The next step of Hamlet’s shifting concerns over loyalty is rather metaphysical. Hamlet desires to kill Claudius once he discovers his uncle did in fact murder the king, but when opportunity presents itself to Hamlet, Hamlet cannot muster the necessary will power to kill Claudius because Claudius is praying, “Now might I do it pat, now he is praying; / And now I’ll do’t” (III.iii.73-4). The reason that Hamlet cannot kill Claudius while he prays is because Hamlet feels that if he murders Claudius while he prays, Claudius will have grace on his side and therefore not suffer for his sins in purgatory like Hamlet’s father is suffering. The point of killing Claudius for Hamlet shifts from one of moral and loyal obligation into one of vengeance.

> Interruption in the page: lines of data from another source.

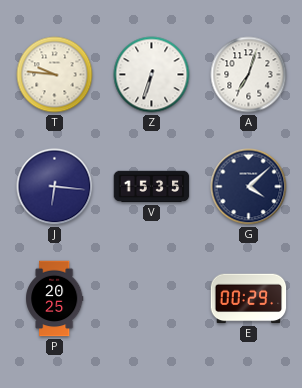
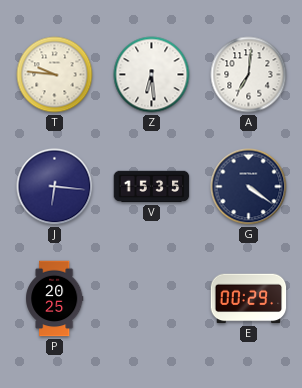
Z: 6:33 -> 6:29
A: 7:03 -> 7:01
G: 4:08 -> 4:21
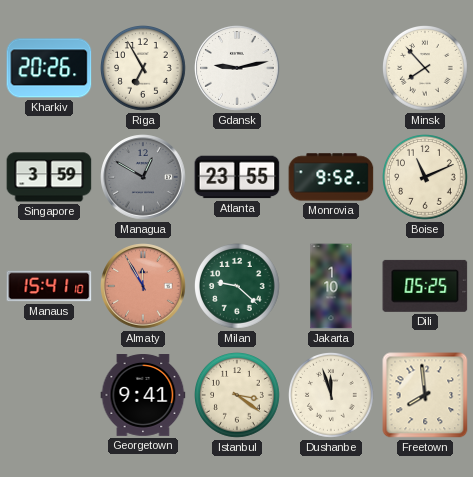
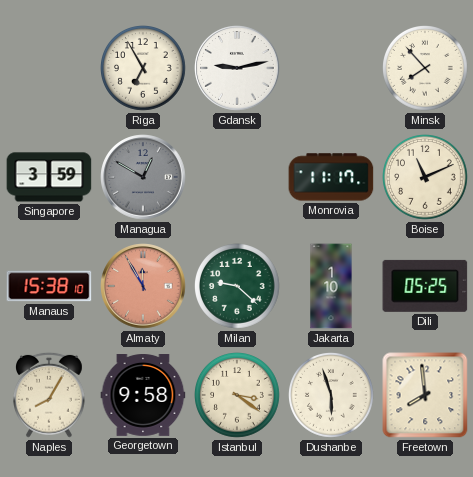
Kharkiv: 20:26 -> none
Atlanta: 23:55 -> none
Monrovia: 9:52 -> 11:17
Manaus: 15:41 -> 15:38
Naples: none -> 8:05
Georgetown: 9:41 -> 9:58
Dushanbe: 11:57 -> 5:57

While Brutus sought to kill Caesar out of a desire (albeit a partisan desire) to keep Rome free of dictators, Hamlet seeks to kill Claudius for vendetta reasons. This bleeds the line between loyalty and anger. If Hamlet is committing crime out of a vendetta and not out of justice, he becomes an anti-hero.
Hamlet is stating that he will indeed act against his and his father’s transgressors (Claudius and whomever stands beside Claudius). Thus, Hamlet’s loyalty at the beginning of the play, to Claudius, his uncle and new king, shifts a complete 180 and he becomes Claudius’s downfall at the end of the play. Hamlet becomes Claudius’s downfall not because of loyalty (although this emotion certainly helped get Hamlet far along in the plot) but because of hate and vengeance. While Brutus kept a pure heart all the through “Julius Caesar,” because his loyalty didn’t shift from being tied to doing good for Rome, Hamlet’s loyalty shifts to wrecking his kingdom through selfish acts of vengeance that he says are for his father but may ultimately be for himself and proving himself.
Antony and Cleopatra/Antony
Antony’s loyalties in, “Antony and Cleopatra” are divided. They are divided in love and in politics. While Antony marries Caesar’s sister, Octavia in order to keep peace in Rome, this severs Antony’s loyalty to his lover, Cleopatra. Antony’s move in marrying Octavia is a moral one as it brings about a more peaceful Rome, it is also a turbulent one as it devastates his relationship not only with Cleopatra but also with his political ties in that country. Thus, Antony’s morality and his loyalty are ends with each other.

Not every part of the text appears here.